The first thing I did from my new science-based perspective was get down on my knees and look at my stove. This was a ghastly revelation.
That stove was dirty in places I didn’t know there were places. I hadn’t even finished the stove when I noticed the toaster oven was full of crumbs. I didn’t really expect my scientist friends to go nosing around in the crumb tray, but how was I to know? We’d be chatting in the kitchen and one of them (Wolfgang probably) might become inquisitive and pull out the crumb tray — as a safety precaution perhaps.
I cleaned out the crumbs and scrubbed that sucker down for good measure.
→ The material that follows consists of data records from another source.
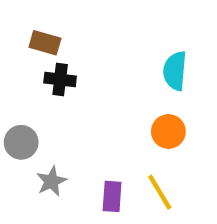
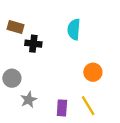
brown rectangle: (45, 43) -> (15, 27), moved
cyan semicircle: (175, 71) -> (74, 29), moved

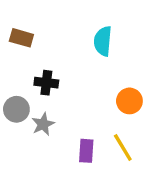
black cross: (33, 44) -> (46, 83), moved
gray star: (29, 100) -> (43, 124), moved

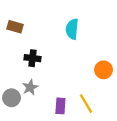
orange circle: (129, 101) -> (104, 70), moved
gray circle: (16, 109) -> (12, 98), moved

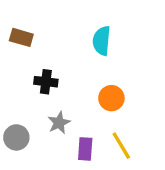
orange circle: (104, 70) -> (111, 98), moved
gray star: (30, 87) -> (59, 123), moved

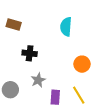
orange circle: (111, 98) -> (82, 64), moved

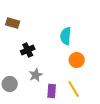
cyan semicircle: (66, 27) -> (66, 36), moved
black cross: (30, 53) -> (28, 50), turned -32

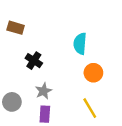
black cross: (28, 50) -> (34, 61), turned -32
purple rectangle: (52, 91) -> (45, 114), moved

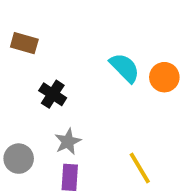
cyan semicircle: (80, 44) -> (125, 68), turned 130
orange circle: (93, 73) -> (164, 77), moved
Then I remembered the microwave.
I’m not even sure I trust a person who has a clean microwave. I heat my coffee in the microwave and (since I am not technically awake before my first cup) I cannot be held responsible for spilled coffee. As it turned out, there was a lot — far more than my new, scientific criteria would allow.
After that, there was no stopping me. I cleaned under the canisters, scrubbed down the refrigerator, and attacked that troublesome spot behind the kitchen sink (how does that get so dirty?!) Finally, I was finished. The pie was baked. I was satisfied my kitchen could withstand scientific scrutiny. I saw a message on my phone.
“Hi Carrie, tried to reach you this morning,” (probably while I was cleaning out the crumb tray!) “Winter storms are coming and we’re going to drive back ASAP. Sorry we have to cancel dinner this evening.”
I was disappointed, of course, but we’re having my sister-in-law and her husband over tonight to eat the pie. My brother-on-law is also a scientist, but he never sets foot in the kitchen — his or anyone else’s — so I’m feeling pretty safe.